(Beginning of MATERIAL FOR THE TASK)
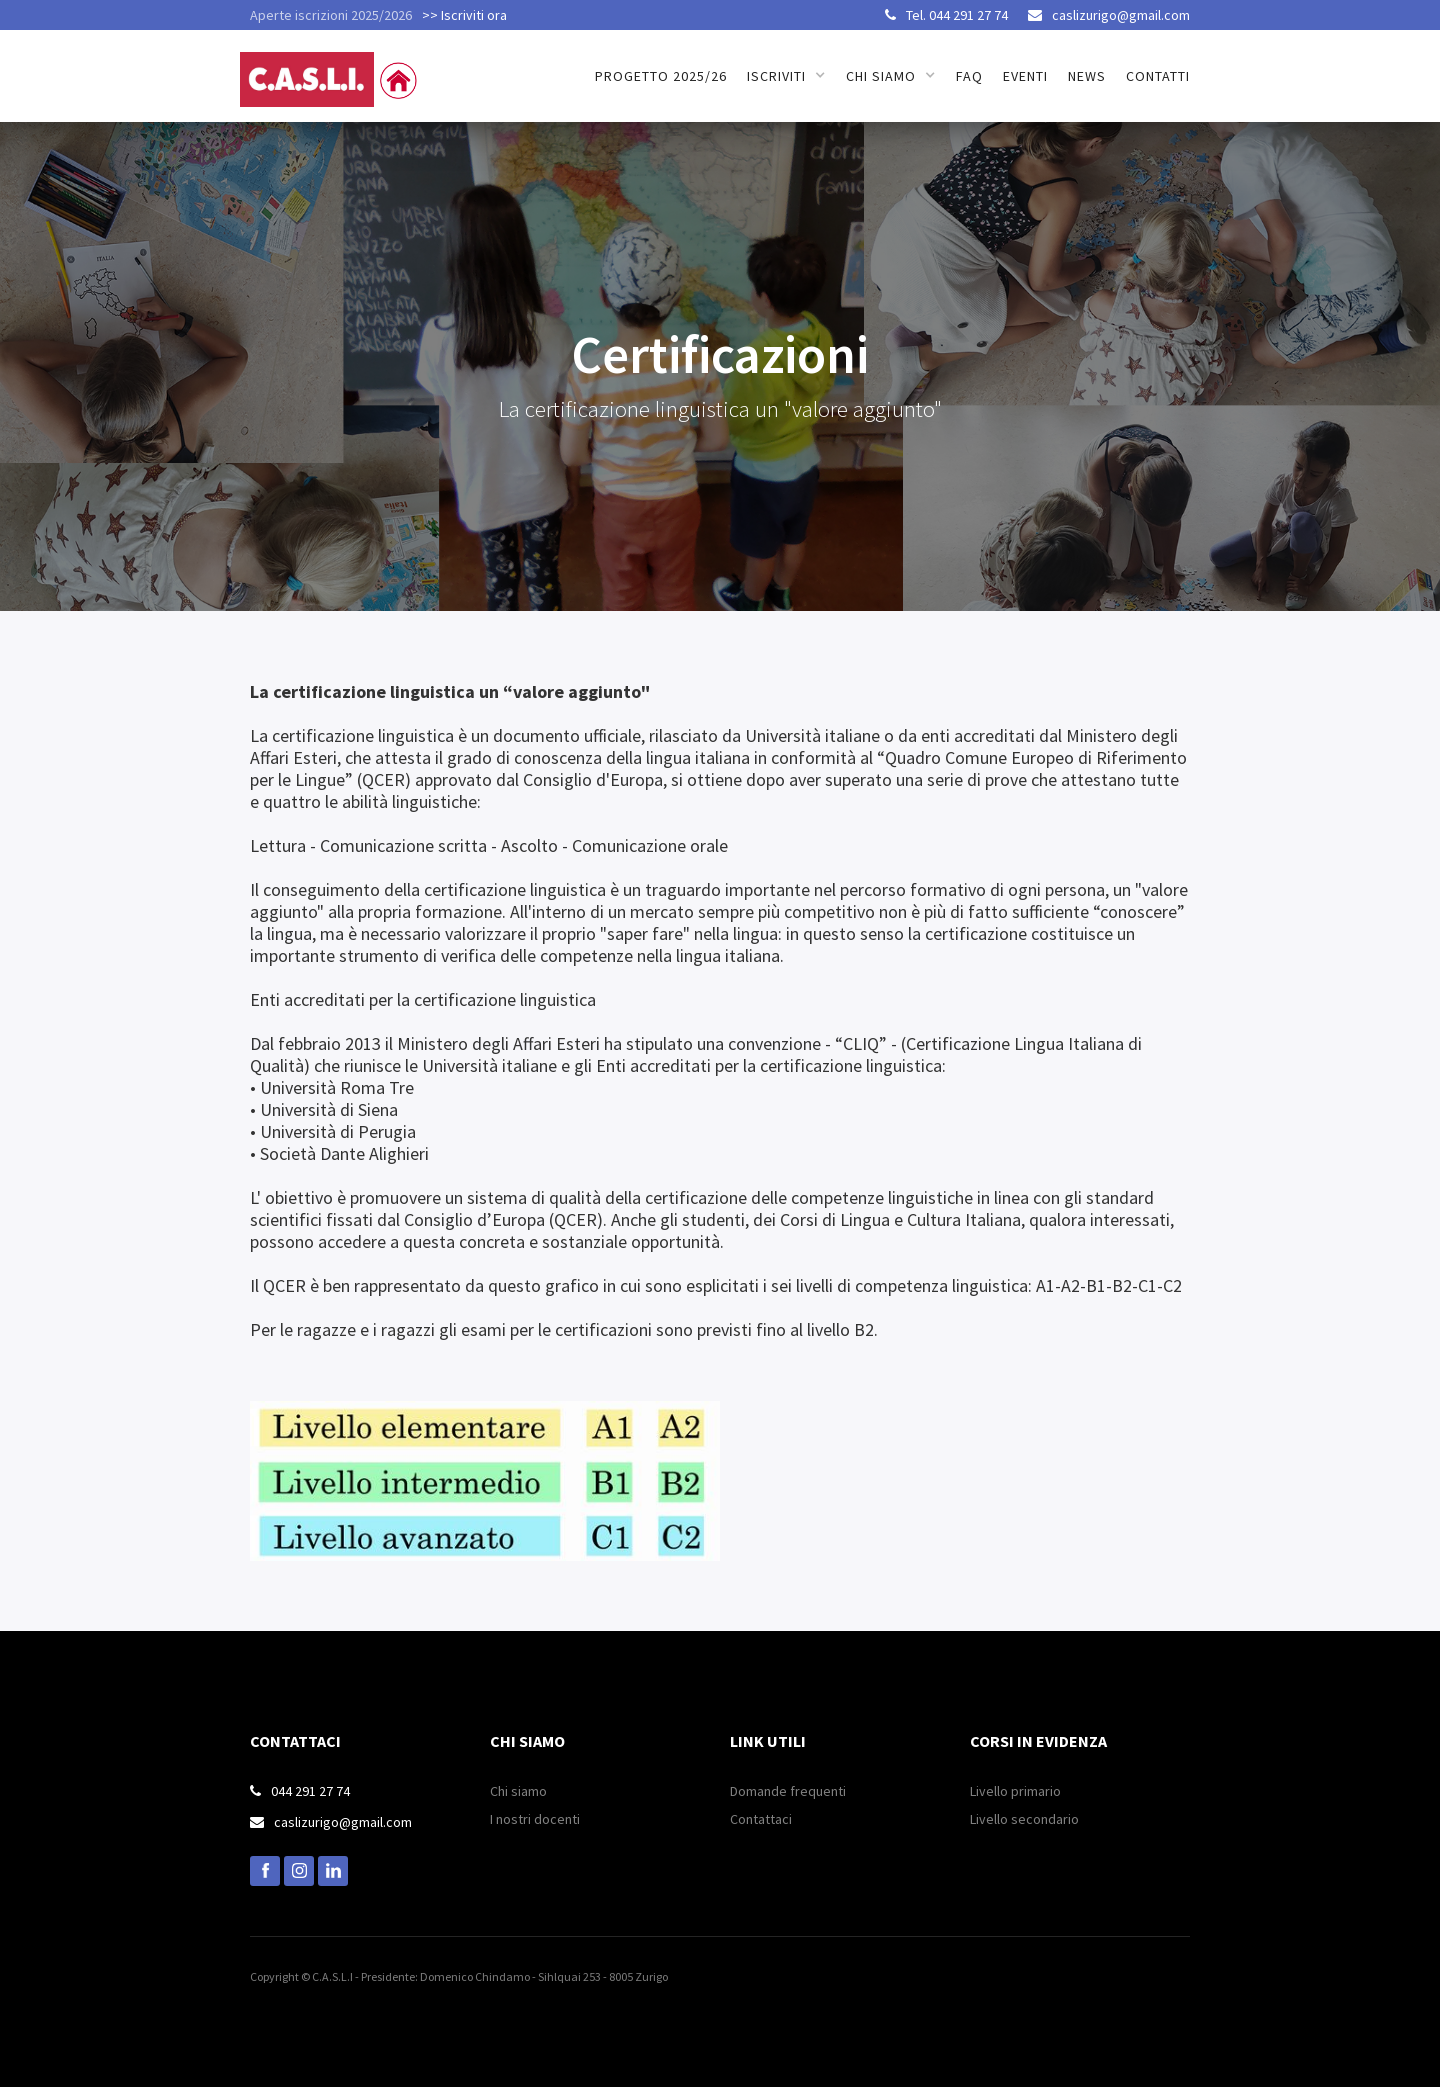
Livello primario (1015, 1791)
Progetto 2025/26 (661, 76)
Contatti (1158, 76)
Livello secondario (1024, 1819)
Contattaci (761, 1819)
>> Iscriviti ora (464, 15)
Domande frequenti (788, 1791)
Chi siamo (518, 1791)
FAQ (969, 76)
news (1087, 76)
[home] (332, 68)
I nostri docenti (535, 1819)
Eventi (1025, 76)
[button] (786, 76)
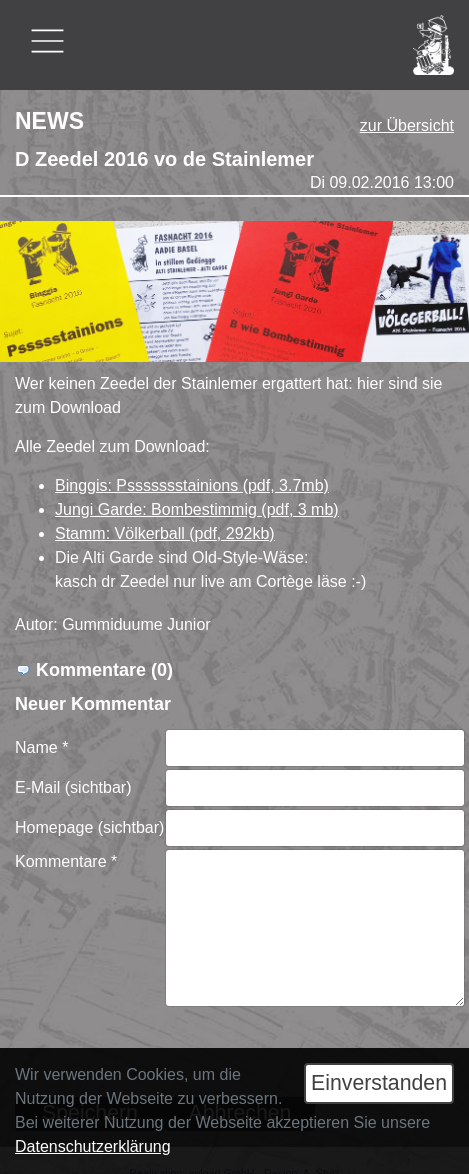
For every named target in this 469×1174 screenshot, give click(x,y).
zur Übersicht (407, 125)
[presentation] (317, 1047)
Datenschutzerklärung (93, 1146)
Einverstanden (379, 1083)
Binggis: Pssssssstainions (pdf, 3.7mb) (192, 485)
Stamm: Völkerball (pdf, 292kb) (165, 533)
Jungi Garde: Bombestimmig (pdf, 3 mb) (197, 509)
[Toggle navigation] (47, 41)
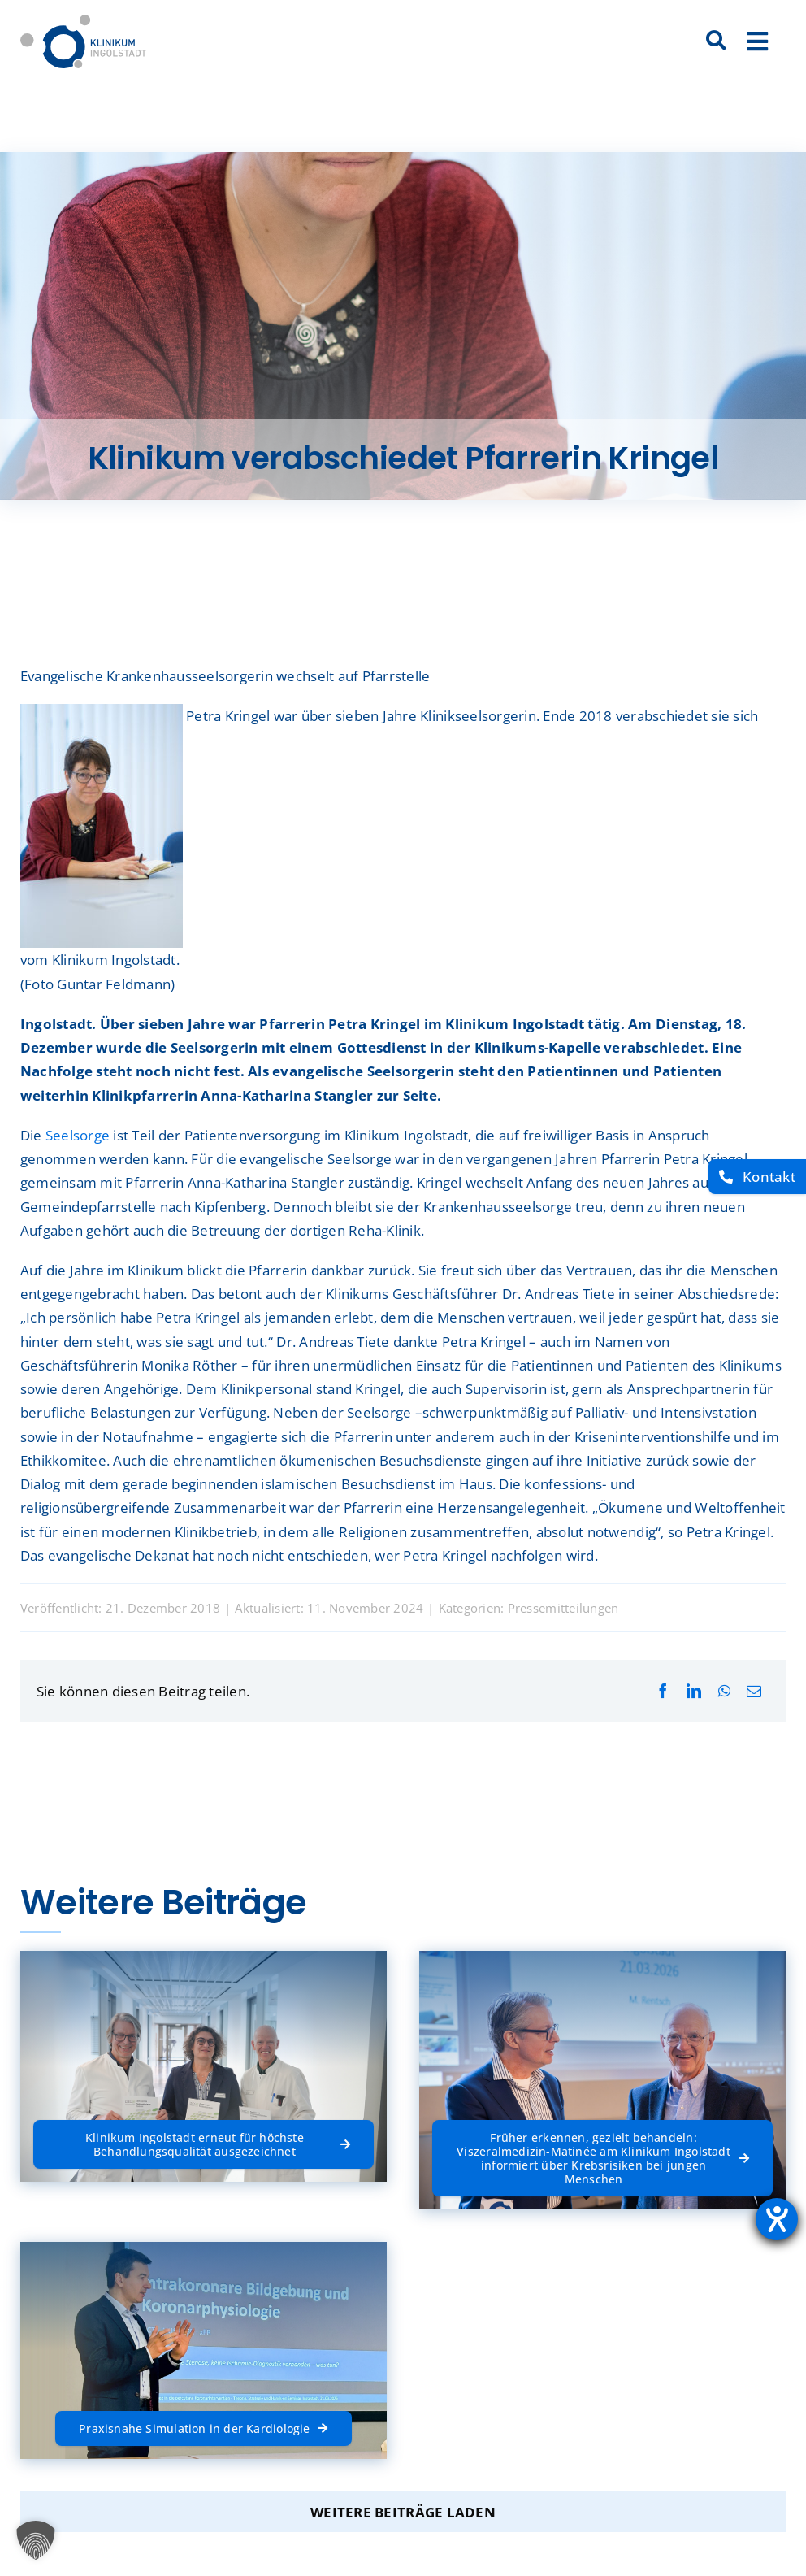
(End of MATERIAL FOR THE TASK)
TASK REQUIREMENTS: Bring together every line in the entries that holds the string "Livello".

TASK RESPONSE:
Livello primario (1015, 1791)
Livello secondario (1024, 1819)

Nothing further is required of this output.